QVC does not run traditional commercials. Since last Friday, however, public service announcements about the coronavirus aired during some segment breaks. Between PSAs, customers’ increasing hermetism can help or hinder a pitch.
“If you’re watching ‘Invisible Man’ on your couch wearing the jumpsuit, you’ll still look cute,” said one host about a jumpsuit she was modeling. She had just given a glowing review to the new horror film, released by Universal several months early on streaming platforms because of the pandemic, in which a woman is physically and psychologically abused by an invisible man.
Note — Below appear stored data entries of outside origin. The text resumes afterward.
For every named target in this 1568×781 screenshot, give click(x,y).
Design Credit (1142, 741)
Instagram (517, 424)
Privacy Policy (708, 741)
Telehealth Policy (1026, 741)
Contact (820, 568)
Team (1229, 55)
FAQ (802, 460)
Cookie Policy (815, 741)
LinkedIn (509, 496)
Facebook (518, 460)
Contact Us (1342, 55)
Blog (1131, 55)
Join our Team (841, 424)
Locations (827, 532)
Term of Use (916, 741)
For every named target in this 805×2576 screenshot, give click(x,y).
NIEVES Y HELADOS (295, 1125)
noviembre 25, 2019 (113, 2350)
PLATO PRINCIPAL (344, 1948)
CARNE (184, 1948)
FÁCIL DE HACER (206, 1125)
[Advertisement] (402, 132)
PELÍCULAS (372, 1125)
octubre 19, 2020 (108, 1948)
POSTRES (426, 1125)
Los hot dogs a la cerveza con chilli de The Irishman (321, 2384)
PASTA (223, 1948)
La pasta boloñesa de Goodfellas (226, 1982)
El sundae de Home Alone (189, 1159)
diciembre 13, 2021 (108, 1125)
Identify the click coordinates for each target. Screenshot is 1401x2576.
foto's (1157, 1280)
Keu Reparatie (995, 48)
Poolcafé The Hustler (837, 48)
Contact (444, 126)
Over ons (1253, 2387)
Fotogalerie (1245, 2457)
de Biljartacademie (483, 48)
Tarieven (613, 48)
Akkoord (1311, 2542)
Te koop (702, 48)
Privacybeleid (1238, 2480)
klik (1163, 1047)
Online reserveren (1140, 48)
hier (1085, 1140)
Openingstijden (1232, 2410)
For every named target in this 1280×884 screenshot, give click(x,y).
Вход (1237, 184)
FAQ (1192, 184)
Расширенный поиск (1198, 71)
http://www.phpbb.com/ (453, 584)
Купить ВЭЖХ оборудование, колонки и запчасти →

A robotic vacuum, marketed to people who have no time to clean, was a tougher sell to an audience banned from engaging in most social activities. “When we get back to normal life,” said the disembodied voice of a vendor calling in by phone, “we’re busy. We don’t spend our time vacuuming.”
A two-hour presentation of gourmet food items stood out in that two hosts were on the set simultaneously to sell them. At times, Mary Beth Roe and Stacey Stauffer appeared on opposite sides of a kitchen island laden with holiday food, apparently in accordance with the six feet of personal distance recommended by the Centers for Disease Control and Prevention. In other moments, they tested even the bounds of the laxer one-meter advisory issued by the World Health Organization.
“I know a lot of you have emailed and such and said, ‘Are you guys doing this and that?’” Ms. Roe said early in the segment, referring to viewers’ questions about whether QVC is operating in accordance with health advisories. “We absolutely are, which is why we are not eating any of this food.” Both women, she explained, had sampled the items they were pitching “months and weeks ago.”
Besides negotiating the inherent stop-and-start awkwardness of conference calls with unseen guests, the hosts of clothing segments visibly battled their urges to casually re-drape and arrange items worn by a reduced number of models on set.
The sets themselves, each designed to look like a brightly lit version of a neutral upscale kitchen, or sitting alcove, or living room with two other living rooms inside it, felt unusually cavernous. A representative for QVC declined to say how many employees were present. Hosts spoke of keeping as many people out of the studio “as possible.”
But they also emphasized that QVC’s service would continue unimpeded. As ever, items would arrive “directly to your doorstep — no interaction with a human being,” said Kerstin Lindquist. While the majority of employees at the corporate office in West Chester have shifted to remote work, QVC fulfillment centers in Pennsylvania, Virginia, California, and North and South Carolina have not reduced staffing. (The company said it has made health and safety modifications at all sites to support social distancing and enhanced sanitation practices, and those whose jobs are conducive to working remotely are doing so.)
“We’re one of the only things that is still live, other than news,” said Ms. Lindquist while demonstrating application of an anti-aging product. “And we’re going to try and stay live as long as we possibly can with the appropriate precautions always being taken. As you can see, I’m alone here, which is great.”